McGregor’s current method is serving as a course rater for the Utah Golf Association, and he’s a devoted member of that team. His commitment and proficiency in that role have made him the UGA’s 2020 Volunteer of the Year.
McGregor, 73, credits golf for having “probably kept me alive” and “giving me a reason to get up in the morning.”
He clearly loves the game. From caddying at his hometown country club to launching the Utah Highway Patrol Golf Association and volunteering at PGA Tour-brand events in Utah, McGregor has been immersed in golf most of his life. The Roy resident plays with regular groups every week at Eagle Mountain in Brigham City and Schneiter’s Riverside in Riverdale and eagerly responds when Reese Nielsen asks him to join a team of course raters. In 2020, he has analyzed courses from Bear Lake to Hurricane, joining in the important task of rating courses for handicap purposes.

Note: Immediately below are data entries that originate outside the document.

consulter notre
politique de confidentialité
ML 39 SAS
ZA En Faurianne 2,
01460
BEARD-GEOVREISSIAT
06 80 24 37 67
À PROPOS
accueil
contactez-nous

Nielsen, who leads the UGA’s course rating operation and received the Gold Club Award in 2018, nominated McGregor as Volunteer of the Year. With the PGA Tour Champions tournament at Jeremy Ranch and the original Hogan Tour stop in Provo, McGregor “was there when help was needed at a golf event,” Nielsen wrote. “and he continues with that spirit as a course rating volunteer.”
McGregor readily acknowledges that getting to play Jeremy Ranch as a reward for volunteering initially motivated him to work in security and transportation during the tournament. He especially liked being on the course as a marshal, “watching golf and interacting with people,” McGregor said.
By 1992, he had played every golf course in Utah. More recently, the course rating opportunity has enabled him to get on the private courses in the Park City area, keeping his list up to date.
Married to his wife, Silver, for 47 years, McGregor can tell detailed stories about everything that goes into rating a golf course. In the law enforcement tradition, he enjoys the teamwork involved in it and says that any of his colleagues could have been named Volunteer of the Year.